Task prompt:
Look through the entries below. Report each line that has the word "chaussures" in it.

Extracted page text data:
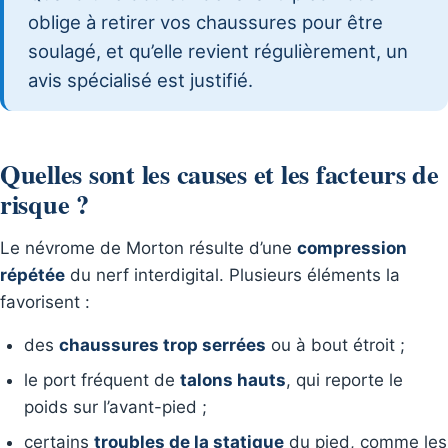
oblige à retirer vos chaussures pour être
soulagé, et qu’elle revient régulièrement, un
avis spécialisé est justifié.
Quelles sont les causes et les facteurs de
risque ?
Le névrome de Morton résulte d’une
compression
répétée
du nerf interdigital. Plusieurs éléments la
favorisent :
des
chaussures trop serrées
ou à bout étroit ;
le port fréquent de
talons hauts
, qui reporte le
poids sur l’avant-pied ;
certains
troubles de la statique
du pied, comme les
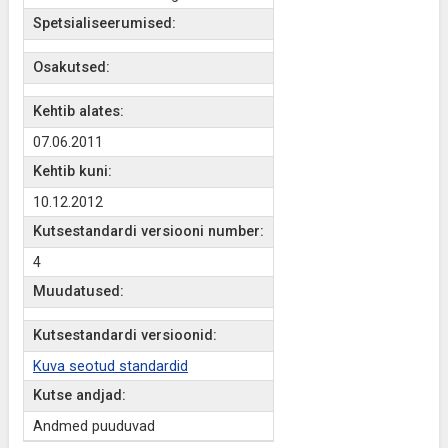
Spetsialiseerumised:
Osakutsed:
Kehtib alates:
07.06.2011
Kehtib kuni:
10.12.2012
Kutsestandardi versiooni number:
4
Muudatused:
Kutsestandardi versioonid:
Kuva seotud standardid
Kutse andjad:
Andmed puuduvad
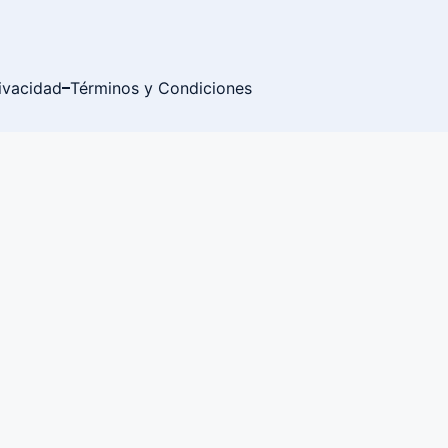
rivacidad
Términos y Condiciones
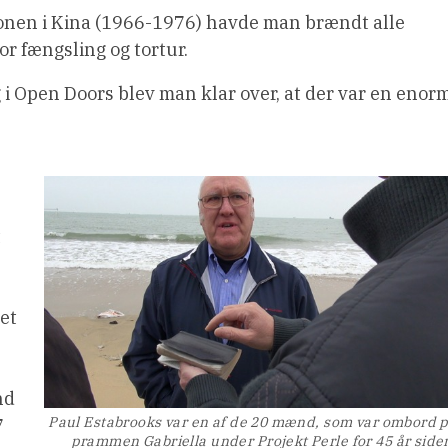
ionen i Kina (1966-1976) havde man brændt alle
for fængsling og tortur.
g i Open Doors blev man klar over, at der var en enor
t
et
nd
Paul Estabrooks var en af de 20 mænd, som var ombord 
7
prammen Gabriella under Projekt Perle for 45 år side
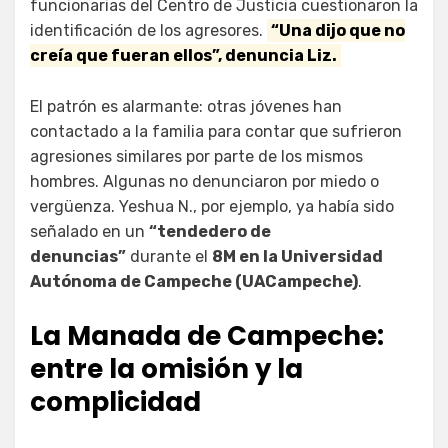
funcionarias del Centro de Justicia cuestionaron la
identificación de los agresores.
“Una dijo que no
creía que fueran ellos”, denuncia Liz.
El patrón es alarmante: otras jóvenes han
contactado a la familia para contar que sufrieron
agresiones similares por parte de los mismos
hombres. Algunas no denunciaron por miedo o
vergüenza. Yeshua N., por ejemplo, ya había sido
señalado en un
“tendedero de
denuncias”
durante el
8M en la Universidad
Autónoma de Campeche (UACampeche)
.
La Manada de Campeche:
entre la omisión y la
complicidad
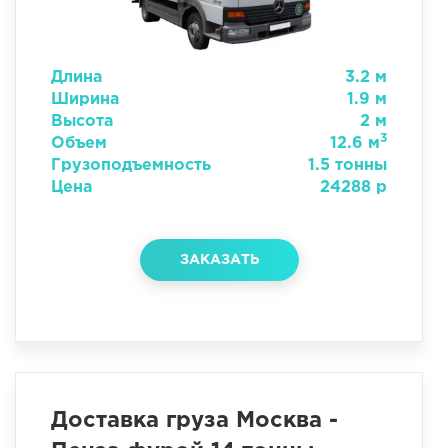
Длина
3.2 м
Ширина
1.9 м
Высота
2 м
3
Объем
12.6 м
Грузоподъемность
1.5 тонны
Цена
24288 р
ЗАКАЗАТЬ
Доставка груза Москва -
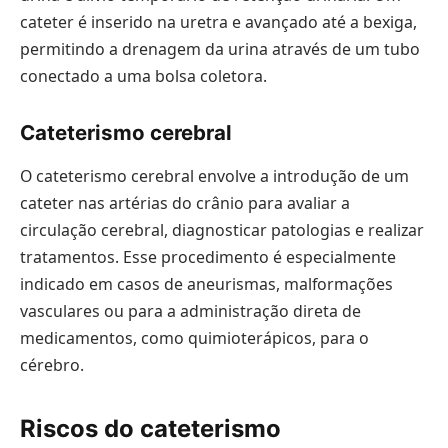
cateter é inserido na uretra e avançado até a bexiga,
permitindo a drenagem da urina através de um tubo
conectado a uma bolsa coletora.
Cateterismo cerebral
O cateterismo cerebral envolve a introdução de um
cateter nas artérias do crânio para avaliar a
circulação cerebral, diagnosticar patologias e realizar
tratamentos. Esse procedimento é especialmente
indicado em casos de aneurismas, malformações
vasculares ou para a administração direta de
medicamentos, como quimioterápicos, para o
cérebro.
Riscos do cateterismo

Exercise answer:
oblige à retirer vos chaussures pour être
chaussures trop serrées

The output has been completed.